The Count resumed his place in the chair.
‘A clean shave,’ he said to the barber. ‘A clean shave, my friend.'” (p. 37)
Though the central movement in the book centers around Count Alexander Rostov’s daily life in the Metropol Hotel, the backdrop is the Russian Revolution and the rise of power of communism under Stalin. These major events feel a little remote because Sasha (Alexander) is not directly involved, until people he loves become directly involved.
A few helpful things to know about Russia prior to reading this book:
Russians love multiple names, nick-names and diminutives for the same person.
A dacha, is a country home. Frequently used for gardening or as a vacation home.
A Bolshevik was a member of the Russian Social Democratic Party which was later named the Communist Party.
A “Former Person” would describe a person of the former aristocracy who were persecuted by the rising Bolshevik party.
Buildings referred to on Red Square; Boshoi Theater, St Basil’s Cathedral, Lenin’s Mausoleum and the Kremlin.
The Metropol Hotel is close to Red Square.
I think the main reason I liked this book is because of the character of the Count and his evocative use of language. It is also reminiscent of my travels in Russia. I would highly recommend this book!
Here are a couple of more quotes that I enjoyed:
“After all, what can a first impression tell us about someone we’ve just met for a minute in the lobby of a hotel? For that matter, what can a first impression tell us about anyone? Why, no more than a chord can tell us about Beethoven, or a brushstroke about Botticelli.

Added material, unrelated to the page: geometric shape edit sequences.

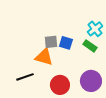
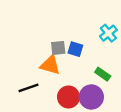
green rectangle: (90, 46) -> (103, 74), moved
purple circle: (91, 81) -> (91, 97), moved

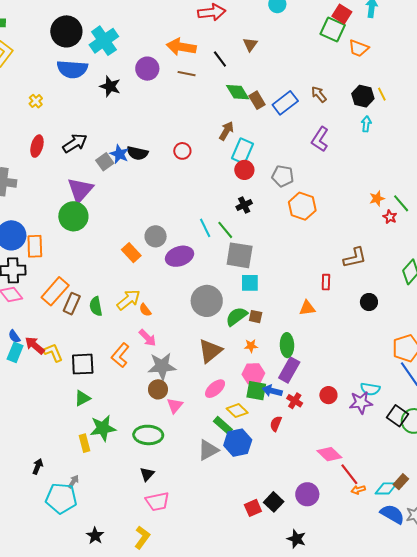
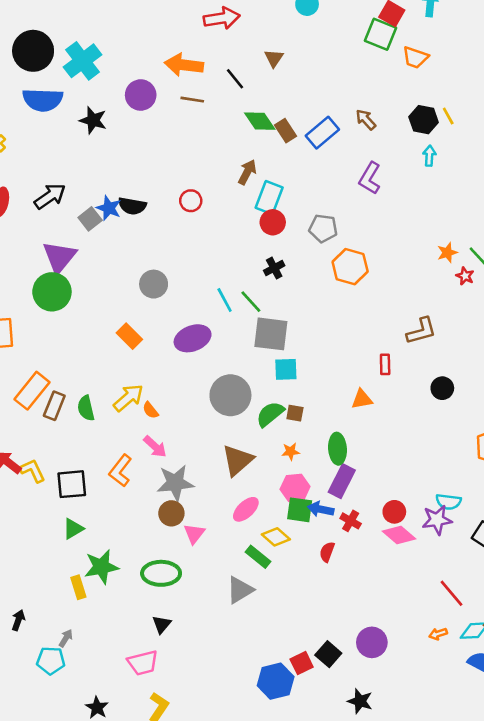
gray circle: (156, 236) -> (154, 284), moved
blue hexagon: (238, 443) -> (276, 681), moved
pink diamond: (329, 454) -> (399, 535), moved
red line: (349, 474) -> (451, 593), moved
cyan pentagon: (61, 498) -> (51, 661), size x0.7
pink trapezoid: (157, 502) -> (143, 663), moved

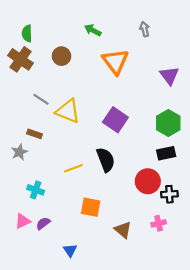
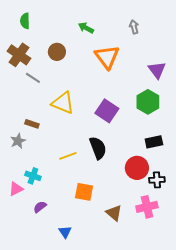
green semicircle: (27, 33) -> (25, 21), moved
gray line: (41, 99) -> (33, 78), moved
green hexagon: (168, 123) -> (148, 102), moved
pink triangle: (23, 221) -> (16, 189), moved
pink cross: (159, 223) -> (147, 207), size x1.5

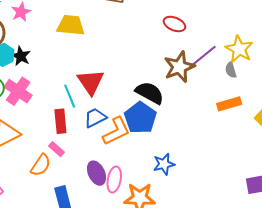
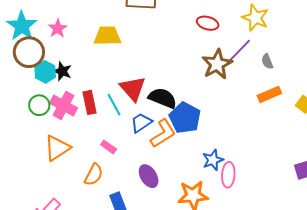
yellow star: (239, 49) -> (255, 18), moved
black semicircle: (150, 93) -> (163, 98), moved
red rectangle: (60, 121) -> (89, 102), moved
pink rectangle: (56, 149) -> (109, 147), moved
pink ellipse: (114, 180) -> (228, 175), moved

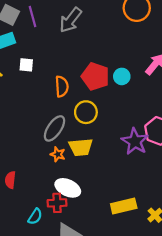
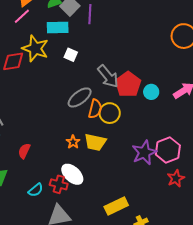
gray arrow: (70, 20) -> (108, 76), moved, turned -95
orange semicircle: (62, 86) -> (95, 109), moved
gray ellipse: (55, 128) -> (80, 97), moved
yellow rectangle: (124, 206) -> (116, 206), turned -30

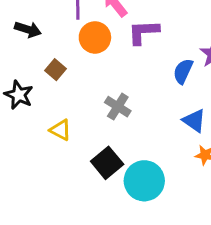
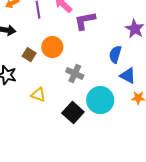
orange circle: (95, 37) -> (52, 47), moved
blue semicircle: (183, 71) -> (115, 54), moved
cyan circle: (144, 181) -> (100, 100), moved

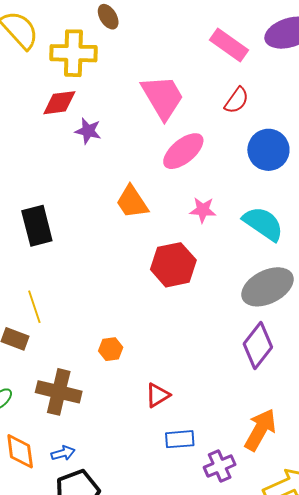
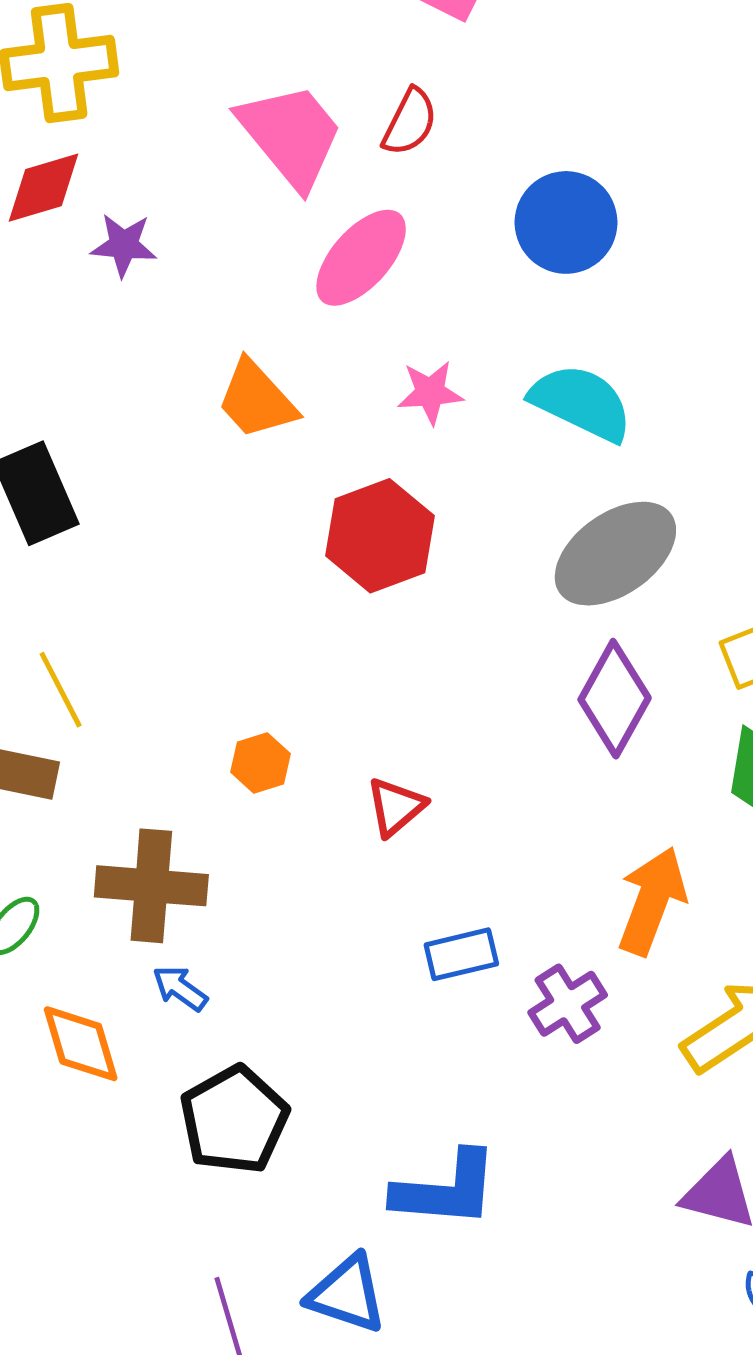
red semicircle: (237, 100) -> (410, 122), moved
red triangle: (158, 395) -> (396, 807), moved
blue arrow: (63, 453) -> (180, 988), moved, turned -120

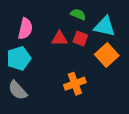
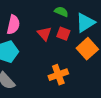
cyan triangle: (105, 26) -> (85, 23), turned -45
red triangle: (59, 39) -> (44, 34), turned 49

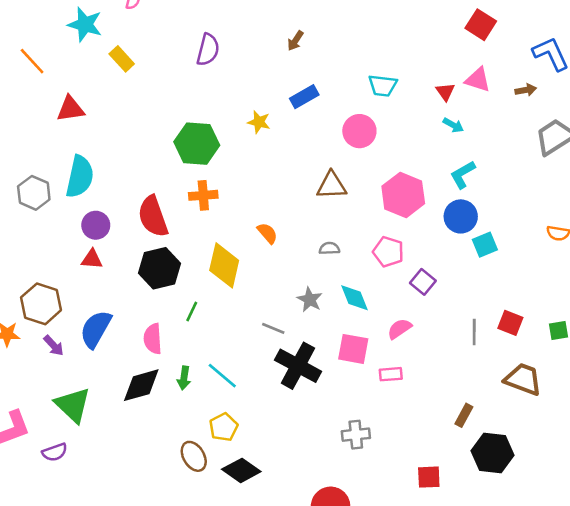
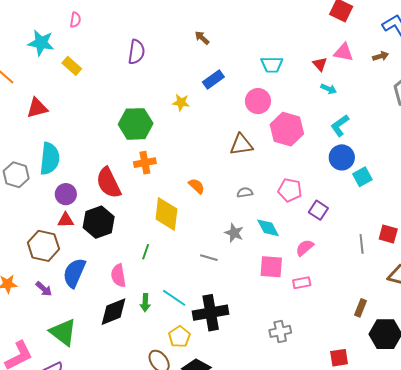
brown arrow: (295, 41) -> (202, 38), turned 105
pink hexagon: (403, 195) -> (287, 129), moved
black hexagon: (160, 268) -> (99, 222), moved
brown hexagon: (41, 304) -> (43, 246), moved
black cross: (298, 366) -> (211, 313), moved, turned -32

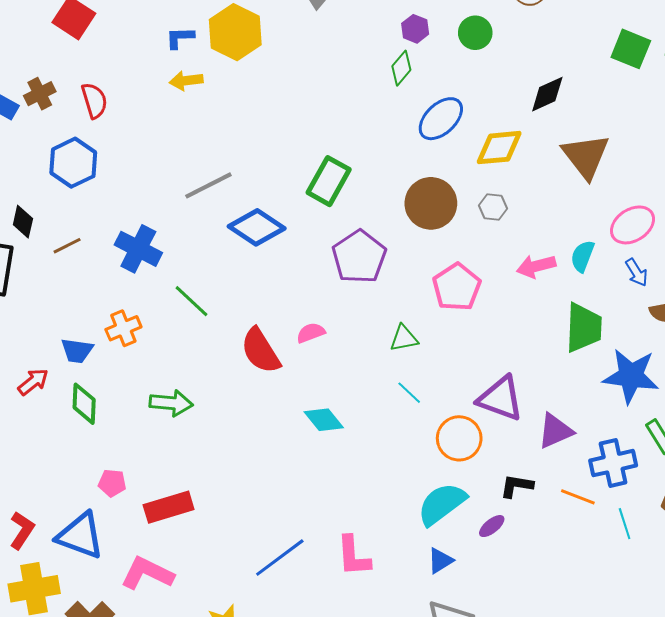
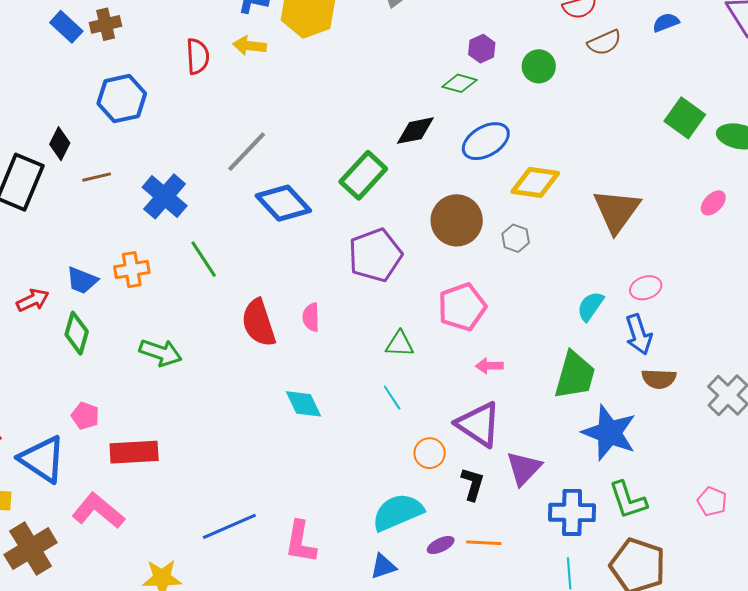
green diamond: (401, 68) -> (459, 83), turned 52
black diamond: (547, 94) -> (415, 131), moved
red semicircle: (94, 101) -> (198, 56), moved
gray line: (208, 185) -> (247, 152), turned -33
pink ellipse: (632, 225) -> (646, 288), size x0.7
pink arrow: (536, 266) -> (489, 366), moved, size x0.7
blue arrow: (637, 272) -> (639, 334), size x1.4
pink semicircle: (311, 333) -> (311, 317), turned -84
purple triangle: (555, 431) -> (524, 468), turned -36
orange circle: (459, 438) -> (430, 453), size x0.7
black L-shape: (517, 486) -> (473, 484), moved, turned 84
orange line: (578, 497) -> (484, 543), moved, turned -32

By their very nature, human beings are so capricious, so complex, so delightfully contradictory, that they deserve not only our consideration, but our reconsideration – and our unwavering determination to withhold our opinion until we have engaged with them in every possible setting at every possible hour.” (p. 120-121)

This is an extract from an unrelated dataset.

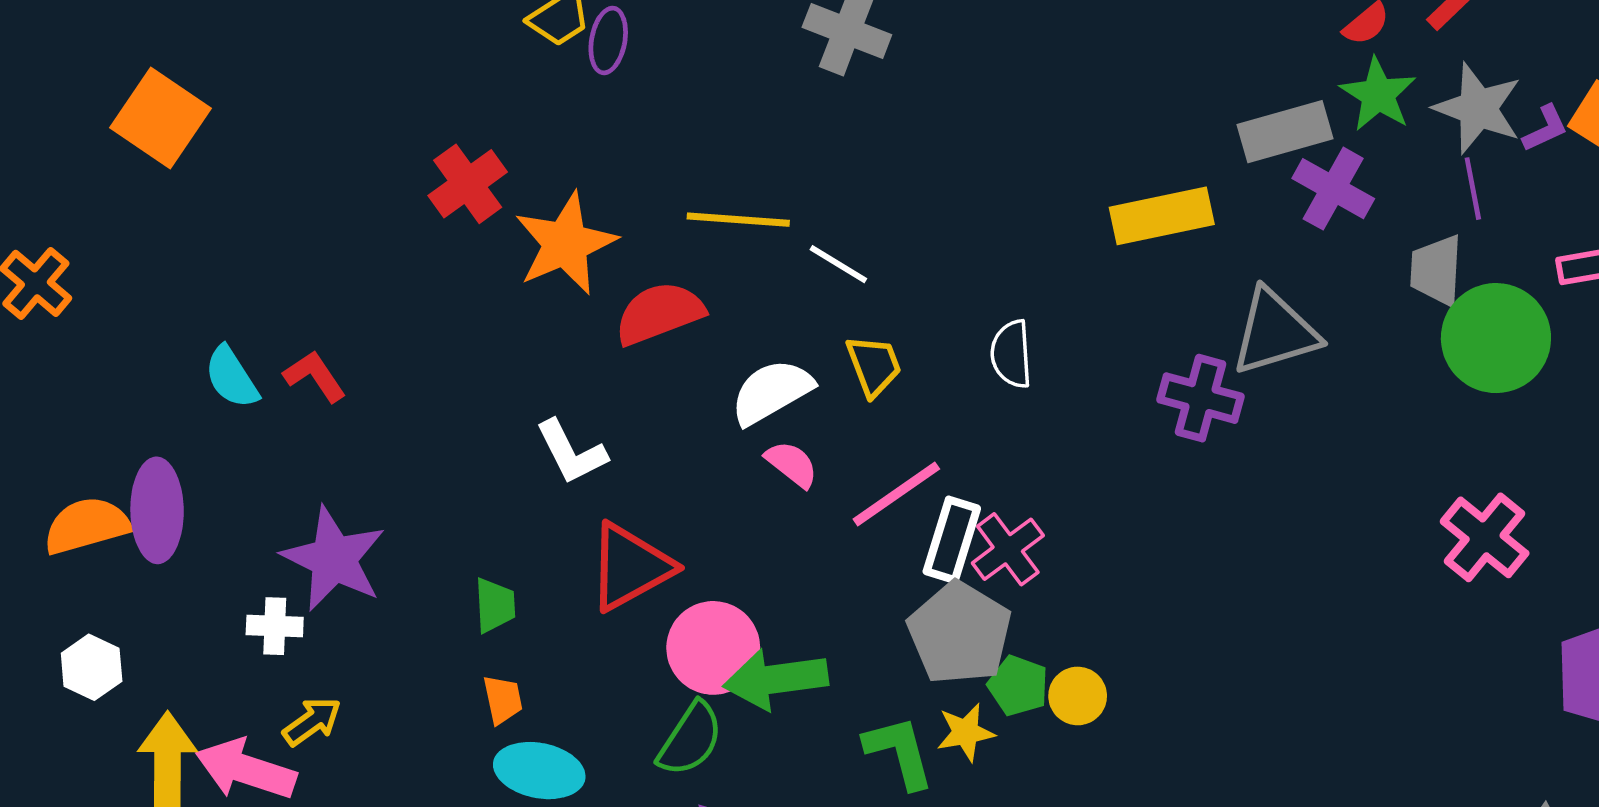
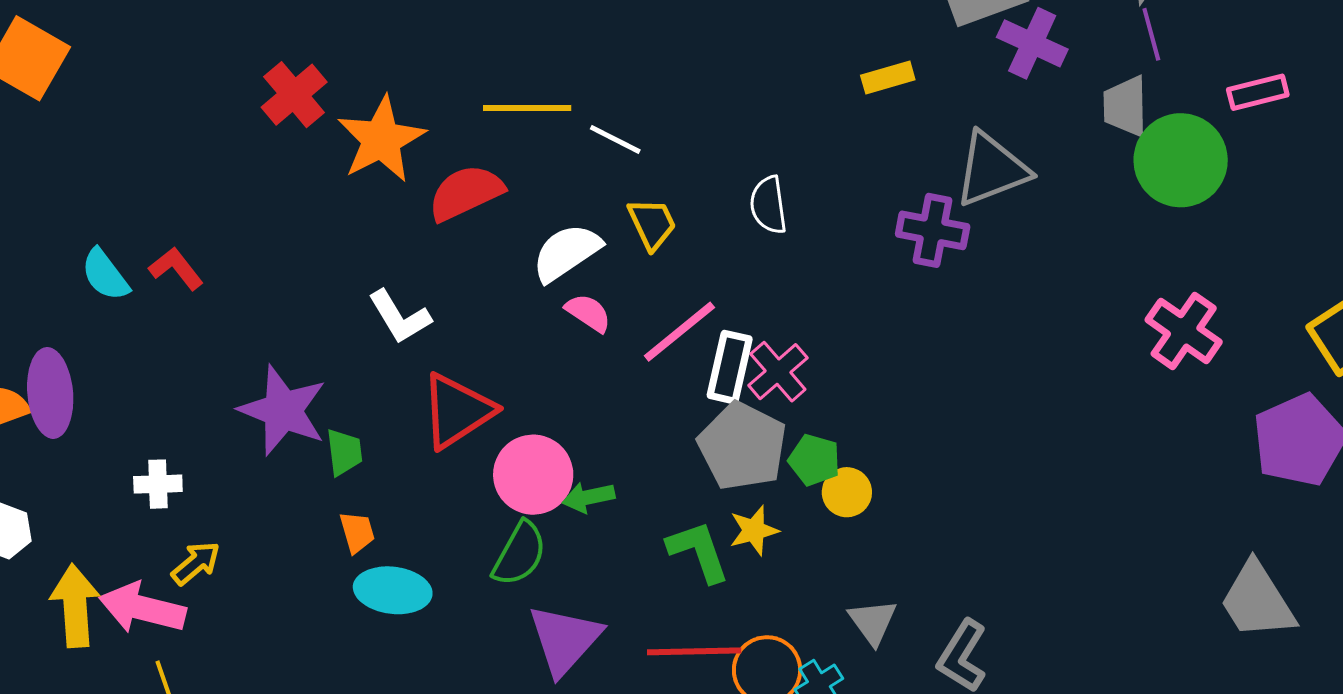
yellow rectangle: (1162, 216) -> (888, 78), size x0.6
purple star: (334, 559) -> (283, 410), moved
green arrow: (776, 679) -> (588, 497), size x0.6
green pentagon: (1018, 686) -> (814, 460), moved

“According to local lore, hidden deep within the forest was a tree with apples as black as coal – and if you could find this tree and eat of its fruit, you could start your life anew.” (p.121)
“Our churches, known the world over for their idiosyncratic beauty, for they brightly colored spires and improbable cupolas, we raze one by one. We topple the statues of old heroes and strip their names from the streets, as if they had been figments of our imagination. Our poets we either silence, or wait patiently for them to silence themselves.” (p.290)
“‘Mark my words, my friend: We have not burned Moscow to the ground for the last time.'” (p. 291)
“For as it turns out, one can revisit the past quite pleasantly, as long as one does so expecting nearly every aspect of it to have changed.” (p.461)
4 out of 5 stars
- the Mother
If you liked this one try At Home: A Short History of Private Life by Bill Bryson, How To Be A Tudor: A Dawn-to-Dusk Guide To Tudor Life by Ruth Goodman, The No.1 Ladies Detective Agency series by Alexander McCall Smith and Blink by Malcolm Gladwell.